But the accessory simply didn't catch on: perhaps, without the flash of the next-gen seamless foldable design, the Dual Screen wasn't appealing enough. More likely, multi-screen appeal just hasn't grown enough to whet consumer appetites. It doesn't help that the implementation wasn't quite polished enough to let users intuitively swap apps with finger gestures (there's some menu finagling first).
LG G5: modular ends
The LG G5 featured modules that let you swap out the phone’s endcap for a camera grip or 360 camera –like Moto Mods, but switching out parts of the actual handset. And like Motorola's add-ons, they weren't exactly revolutionary and didn't add must-have functionality to differentiate the phone from others on the market.
Also, the LG G5 was probably one of the last phones to offer a removable battery to swap out for a spare, but at the time we disliked the removable backplate and preferred seamless phone designs.

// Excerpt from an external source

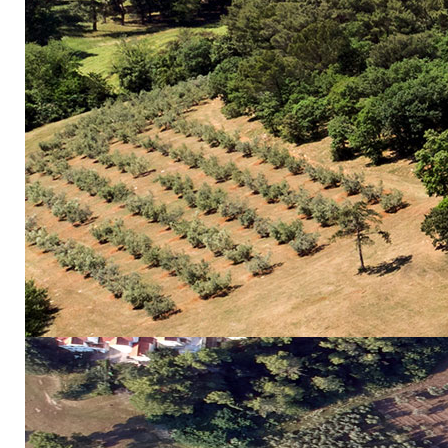
IstraECOinclus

LG V50: vein-tracking aerial gestures
The LG V50 was one of the first phones to add 5G connectivity when it launched in 2019, but that wasn't its selling point: it recognized in-air hand gestures via a suite of sensors alongside the front-facing camera. These supposedly tracked hand motions by tracking your veins, which is as fascinating as it is eerie.
Unfortunately, the gesture recognition wasn't too accurate, and it didn't enable much in the way of controls, either.

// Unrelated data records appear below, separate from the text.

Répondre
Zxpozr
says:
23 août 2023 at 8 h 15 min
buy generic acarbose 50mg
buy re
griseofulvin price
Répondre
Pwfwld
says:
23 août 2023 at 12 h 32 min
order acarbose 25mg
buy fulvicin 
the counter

LG G4: leather back, 'knock code' unlocking
The LG G4 had a curved display, optional svelte leather back (and not at sportscar edition prices), and a ‘knock code’ let you unlock the phone by tapping the screen in a specific pattern. Or at least that was how the ‘knock code’ concept should have worked, but its implementation never seemed to work as advertised, and the industry-standard fingerprint scanner found on competing iPhones and Android handsets were simpler and easier to use.
LG G10
Not all of these experiments were wacky divergences from modern smartphone design, either – many attempted to solve common frustrations with quirks that didn’t quite innovate enough. The LG V10 added a secondary 2.1-inch display above the main screen dedicated to notifications and shortcuts, which kept the primary display clear when watching movies or when it was locked.

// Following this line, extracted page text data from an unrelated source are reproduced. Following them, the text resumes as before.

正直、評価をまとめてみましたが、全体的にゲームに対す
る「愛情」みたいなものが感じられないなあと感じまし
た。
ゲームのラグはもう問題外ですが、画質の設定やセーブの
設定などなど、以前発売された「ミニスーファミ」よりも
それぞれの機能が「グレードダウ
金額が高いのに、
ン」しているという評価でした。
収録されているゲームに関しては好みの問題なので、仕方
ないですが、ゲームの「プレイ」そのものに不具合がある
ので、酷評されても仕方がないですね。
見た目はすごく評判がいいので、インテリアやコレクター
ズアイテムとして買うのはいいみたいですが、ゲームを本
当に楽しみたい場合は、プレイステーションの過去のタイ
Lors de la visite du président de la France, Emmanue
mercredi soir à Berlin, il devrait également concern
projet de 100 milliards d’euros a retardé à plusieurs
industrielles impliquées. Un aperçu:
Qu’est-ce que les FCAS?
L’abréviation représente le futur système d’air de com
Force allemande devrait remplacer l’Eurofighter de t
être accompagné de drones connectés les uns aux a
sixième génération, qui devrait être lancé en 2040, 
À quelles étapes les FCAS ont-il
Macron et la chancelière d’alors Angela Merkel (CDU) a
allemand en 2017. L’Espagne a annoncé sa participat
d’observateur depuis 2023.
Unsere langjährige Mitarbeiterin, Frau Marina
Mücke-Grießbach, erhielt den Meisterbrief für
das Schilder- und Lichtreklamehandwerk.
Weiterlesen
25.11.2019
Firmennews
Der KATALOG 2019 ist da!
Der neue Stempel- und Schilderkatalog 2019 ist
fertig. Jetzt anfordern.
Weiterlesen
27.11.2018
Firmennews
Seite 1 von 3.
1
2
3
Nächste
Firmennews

The secondary display was narrow and, while a border between the screens would have been unsightly, it was tough to find where one ended and the other began, making it harder to flip through apps up top.
Novel innovation, but unsatisfying execution
That might be the summation of most of LG’s experiments: novel concepts, but the execution isn’t fluidly intuitive enough to lure folks away from the status quo.
But that’s a pithy observation which ignores the market’s history: while the LG G2 reigned supreme in 2012, the company faced fierce competition from Samsung and HTC handsets, so it tried adding new quirks to stand out. If there’s anything LG is guilty of, it’s retaining this experimental mindset while the Android landscape quietly shifted to coalesce around a single design – the ‘black rectangle’ of edge-to-edge screen, single selfie camera in a notch/punch-hole, and multiple rear cameras on an otherwise unblemished back cover.
While the LG G6 follows this trend, by the time it came out in early 2017, this model was being undercut by cheaper iterations of the black rectangle by Xiaomi, Huawei, Oppo, and OnePlus. We know how that’s played out – and latter-day LG flagships, even solid ones like the LG V60, just haven’t offered enough for their price relative to these more affordable competitors to stand out in the marketplace.
It makes sense that LG would continue to try new designs like the Dual Screen and LG Wing, hoping for a novel yet cheap alternative to flashy foldable phones that would really connect with consumers. It turns out that the flat full main display of your average smartphone has been refined enough that new designs are now a bit too alien, which is a sad reality.
And that shouldn’t discount LG phones’ more mundane innovations that did end up changing the course of phone design. The LG G3 debuted one of the first Quad HD resolution (1440 x 2560) displays and Qi wireless charging, while the aforementioned V10 also debuted dual front-facing cameras enabling ultra-wide selfies.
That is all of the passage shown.